Extracted page text data:
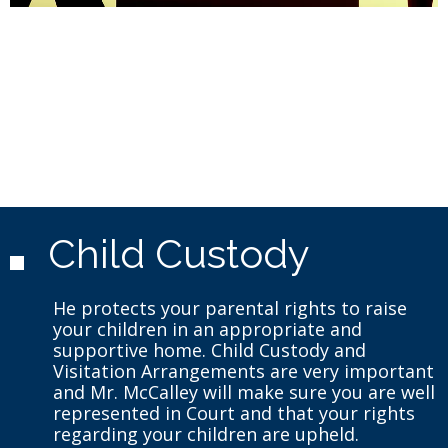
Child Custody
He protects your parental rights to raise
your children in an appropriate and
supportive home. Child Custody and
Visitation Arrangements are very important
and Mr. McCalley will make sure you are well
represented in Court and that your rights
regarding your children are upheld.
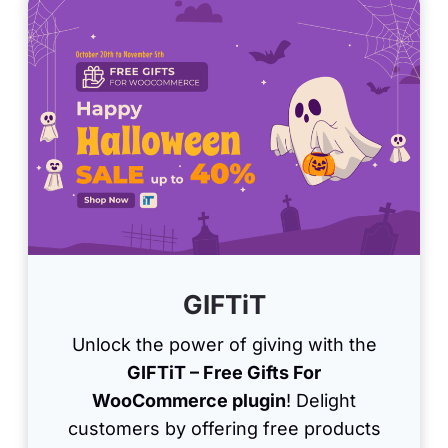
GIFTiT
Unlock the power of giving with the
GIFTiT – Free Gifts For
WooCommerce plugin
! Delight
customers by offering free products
--
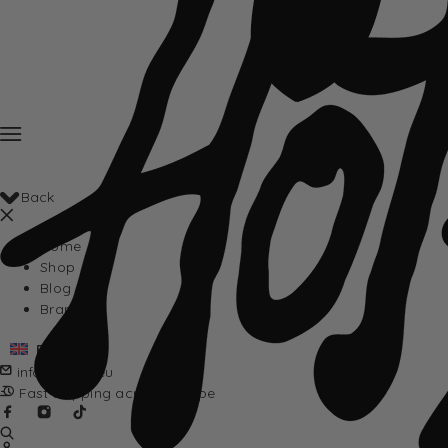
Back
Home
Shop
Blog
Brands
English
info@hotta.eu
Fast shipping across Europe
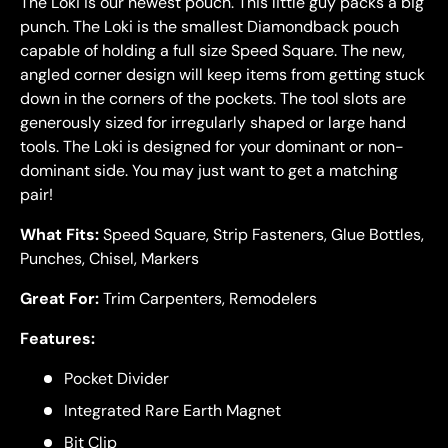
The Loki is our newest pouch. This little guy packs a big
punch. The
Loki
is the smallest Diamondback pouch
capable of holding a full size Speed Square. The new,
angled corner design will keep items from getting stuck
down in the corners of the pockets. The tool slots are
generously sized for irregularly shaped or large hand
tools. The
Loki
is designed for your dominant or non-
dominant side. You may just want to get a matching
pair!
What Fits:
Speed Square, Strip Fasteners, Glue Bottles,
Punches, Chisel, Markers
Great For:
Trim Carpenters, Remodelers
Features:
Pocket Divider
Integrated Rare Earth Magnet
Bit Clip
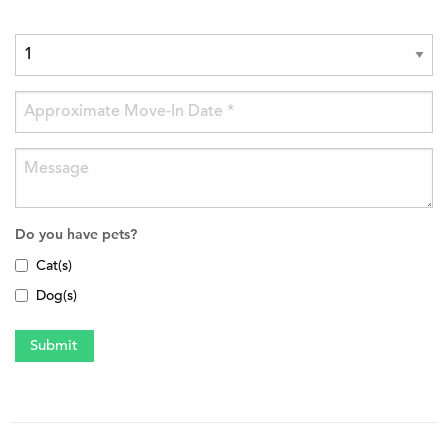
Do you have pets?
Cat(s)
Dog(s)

Brief: Retype only the lines above between the line with "Unlock the power of giving with the" and the line with "customers by offering free products", counting those two lines as well, and keep every character as it is.

Response to the exercise:
Unlock the power of giving with the
GIFTiT – Free Gifts For
WooCommerce plugin
! Delight
customers by offering free products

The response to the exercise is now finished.